The platform provides vertical and horizontal scale-out with low latency, coupled with a suite of data replication capabilities, which provide flexible architectural options that can evolve with the changing network over time.
“Cloud-based solutions from other vendors tend to be limited in terms of supporting particular network generations or protocols. We’ve created our latest platform TITAN.IUM to allow customers to take any generation of applications, any generation of legacy services and protocols and move them into the new world of cloud-native architecture,” said Rosenberg.
“This is a really important part for a carrier to harmonise their network, bring data services together, bring legacy with new together in order to make a more effective and efficient network, as well as reduce their cost as they scale forward,” he said.

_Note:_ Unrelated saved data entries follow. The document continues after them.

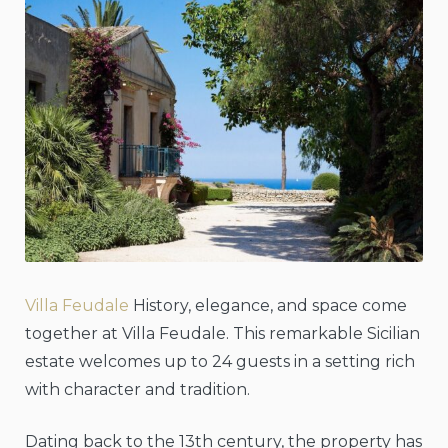
Villa Feudale
History, elegance, and space come
together at Villa Feudale. This remarkable Sicilian
estate welcomes up to 24 guests in a setting rich
with character and tradition.
Dating back to the 13th century, the property has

Established in 1999, NetNumber has fostered a strong team environment that leverages the industry’s best skills to offer software solutions tailored for carriers of all dimensions. Based outside of Boston and with presence in over 20 countries, the company delivers a range of products that address all generations (2G, 3G, 4G, 5G) of network functions in the core network, deep rooted security products and services, STIR/ SHAKEN and set of options around data services in more than 90 countries.
Steeped in experience in building telecom solutions, software, protocol stacks, and integration of third party tools, the company’s development organisation has proven to supply to the industry with the most reliable and flexible solutions on the market.
“At NetNumber, we focus on our core competencies – we are dedicated to providing industry expertise in signaling, routing, security, subscriber management and data services. We provide customers a strong ROI through platform-based solutions that reduce Capex and Opex in the long-term,” commented Rosenberg.
Five reasons why customers choose NetNumber:
- Expertise - NetNumber has experts with deep knowledge in signaling/routing, security, and subscriber database management.
- Integration - An industry-first platform brings together domain services, applications, security, and global data services.
- Scale - NetNumber has the ability to seamlessly increase network efficiency using vertical and horizontal scaling.
- Speed - World-class solutions have the power to help companies create new service offerings and accelerate time to ROI.
- Savings - Customers enjoy significant savings in capex and opex, flexible deployment models, and investment protection.
NetNumber and Virgin Mobile MEA
“We're very proud of our partnership with Virgin Mobile MEA as they've taken the concept of the InterGENerational platform into their regional network strategy,” commented Rosenberg. “That’s accelerated how they develop exceptional services across the Middle East and Africa region.
“We work with them hand-in-hand to deliver multiple applications onto our platform which has enabled them to provide exceptional, advanced and innovative services to their customers across the Middle East, who demand high quality services.
“What they've really taken advantage of is scale. What I mean by that is they are putting multiple generations of applications and services onto the same platform and distributing that data across their network. That has resulted in an advantageous position of time to market and operational savings.
“Rather than having different applications for many different vendors that cause operational chaos, they've been able to consolidate that and reduce their operating costs by having everything on one common architecture. We’ve had a long-term relationship with Virgin Mobile in Saudi Arabia, and recently signed an agreement with Virgin Mobile in Kuwait.”
Rosenberg says that with these solutions, Virgin Mobile MEA can take advantage of getting to the market much quicker and faster—which is what today’s discerning customer demands.